Pubblicato il 10 Aprile 2012
di Fabio Cantarella, iena delle iene
“Sì, adesso vorrei andarci io. Ora vediamo“. Nell’attesa che l’Ufficio del Giudice per le indagini preliminari di Catania fissi la data e indichi il magistrato che nelle vesti di Gup terrà l’udienza, il governatore di Sicilia, Raffaele Lombardo, preannuncia in esclusiva a ienesicule che questa volta potrebbe prendere parte personalmente alla prossima udienza.
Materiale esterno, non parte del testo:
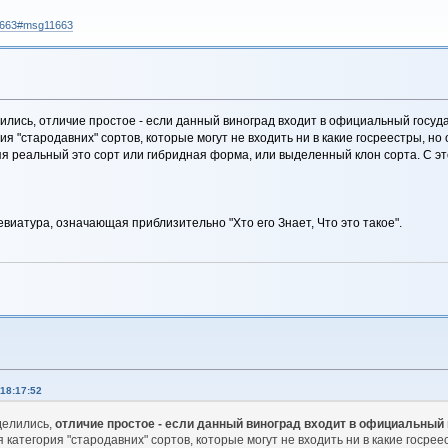
11663#msg11663
лись, отличие простое - если данный виноград входит в официальный государ
я "стародавних" сортов, которые могут не входить ни в какие госреестры, н
я реальный это сорт или гибридная форма, или выделенный клон сорта. С это
бревиатура, означающая приблизительно "Хто его Знает, Что это такое".
18:17:52
делились,
отличие простое - если данный виноград входит в официальный г
 категория "стародавних" сортов, которые могут не входить ни в какие госре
E’ un Raffaele Lombardo (nella foto con alle spalle gli originali quadretti che realizza tra una riflessione e l’altra) sereno e determinato quello che si concede per qualche domanda alla nostra testata giornalistica. Parla di quel 29 marzo in cui, nel 2010, con una clamorosa fuga di notizie esplose l’inchiesta ‘Iblis’ che, insieme a suo fratello Angelo, oggi lo vede indagato per concorso esterno all’associazione mafiosa a seguito dell’imputazione coatta disposta del Gip di Catania, Luigi Barone, che non ha ritenuto di accogliere la richiesta di archiviazione avanzata dalla Procura della Repubblica di Catania. Una decisione quella del dott. Barone che in calce, accanto alla firma del magistrato, reca, per uno strano scherzo del destino, proprio la data del 29 marzo, che si ripete ancora una volta, esattamente due anni dopo. Una “ricorrenza” che, sempre per quello scherzo del destino, cade in un periodo dell’anno importante per la vita della Regione, quello in cui si lavora all’approvazione del bilancio e della legge finanziaria (vanno approvati entro il 30 aprile), strumenti essenziali per la vita dell’Ente che richiedono l’impegno della maggioranza in tutta la sua compattezza.
Al presidente della Regione Siciliana facciamo notare un’altra curiosa ‘coincidenza simbolica’, ovvero che le pagine che contengono l’ordinanza emessa dal dott. Barone sono precisamente 66, un numero che non può non richiamare alla mente il nome dato al procedimento penale che vede coinvolto il governatore, ‘Iblis’, parola che indica il nome del diavolo in arabo. Infatti, secondo l’Apocalisse di Giovanni (e pure secondo la Cabala), 666 è il numero della Bestia, ovvero l’Anticristo. Presidente che ne pensa? “Una bella intuizione, ma credo che sia solo una pura quanto strana coincidenza, mi pare più una cosa da superstiziosi. E a loro la lascio”.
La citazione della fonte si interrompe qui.